La tradizione è ricca di dolci tipici piemontesi: dalla panna cotta langarola al bonet, dai krumiri di Casale Monferrato ai baci di Dama, fino ai gianduiotti e alle bignole

Com’è bello ricordare un paese per le delizie che porta in tavola; e che menù sarebbe senza il dolce? Ogni angolo della nostra bella nazione regala leccornie da scoprire e da gustare, una dietro l’altra. Ricette tipiche, caratteristiche, che ci fanno catapultare nel paese di origine. Come il Piemonte, la terra delle nocciole, che sforna dolci unici nel loro genere, apprezzati dal nord al sud. I dolci piemontesi sono così diffusi perché fanno leva sulla qualità delle materie prime con cui vengono preparati. 

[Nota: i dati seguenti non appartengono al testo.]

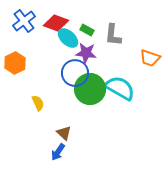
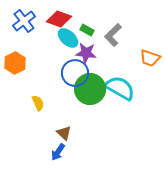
red diamond: moved 3 px right, 4 px up
gray L-shape: rotated 40 degrees clockwise
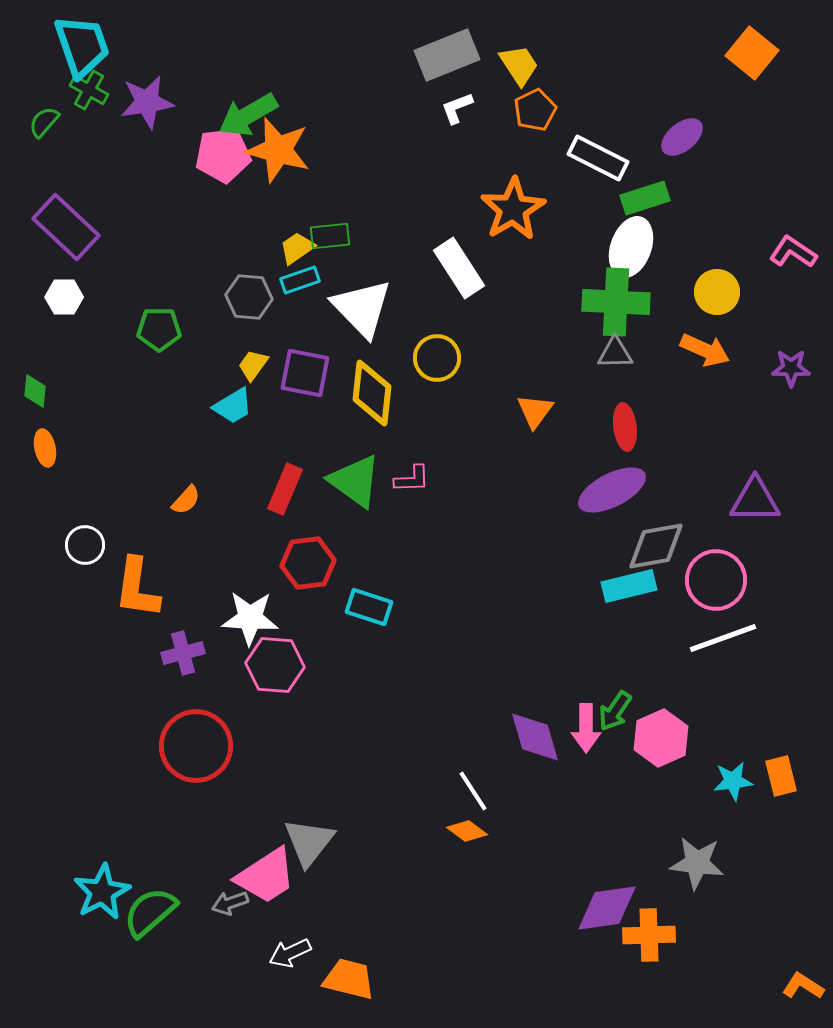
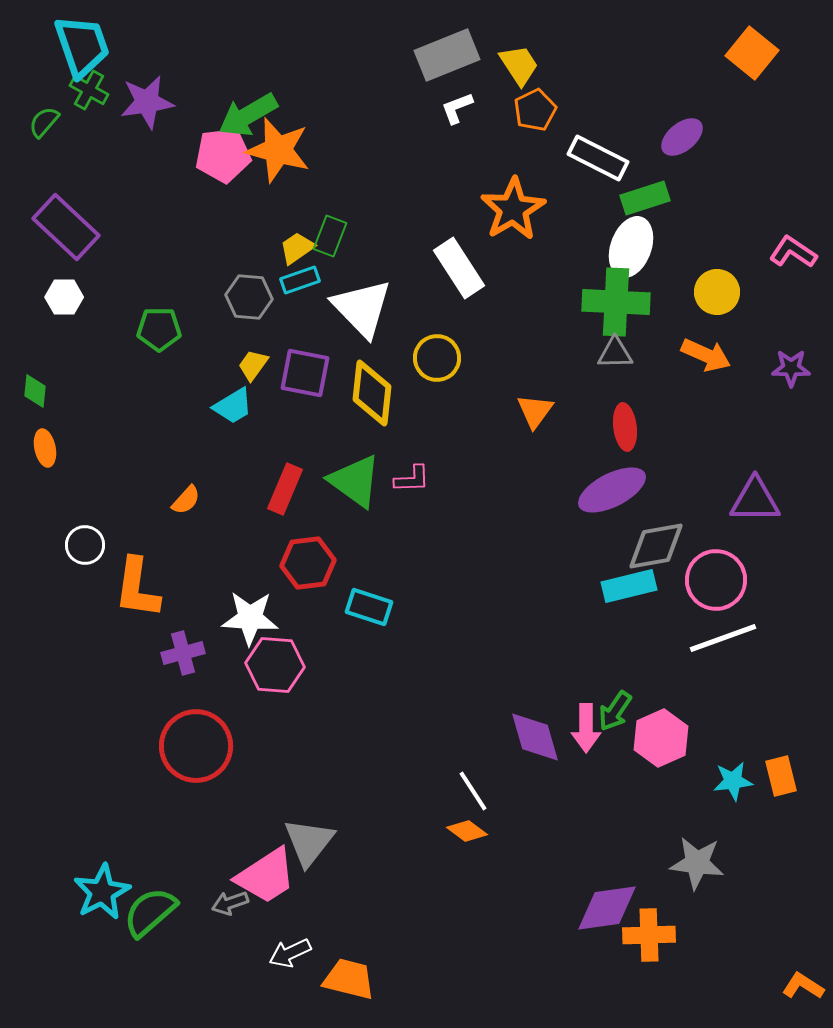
green rectangle at (330, 236): rotated 63 degrees counterclockwise
orange arrow at (705, 350): moved 1 px right, 5 px down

Vediamo quali sono i dessert più conosciuti della regione, con un focus su uno dei dolci più gettonati ma di cui non tutti sono a conoscenza delle origini: la panna cotta.

La panna cotta – dolce tipico della tradizione langarola

dolci tipici piemontesi

La leggenda narra che questo dolce sia originario delle Langhe e che sia stato preparato per la prima volta agli inizi del novecento da una signora di origini ungheresi. Le prime testimonianze effettive risalgono alla famiglia cuneese dei Songia; negli anni 60, infatti, Ettore Songia, chef di un ristorante stellato, fu il primo a scrivere la ricetta su carta. Da lì in poi, il successo riscontrato dalla ricetta è noto. Questo dolce al cucchiaio non è altro che un budino molto semplice, fatto con panna, latte, zucchero e colla di pesce. Può essere servito con una copertura di caramello, frutti di bosco o cioccolato per i più golosi. È un dessert che accontenta tutti, grandi e piccini. Fresca e dolce allo stesso tempo, una panna cotta morbidissima non ha stagioni.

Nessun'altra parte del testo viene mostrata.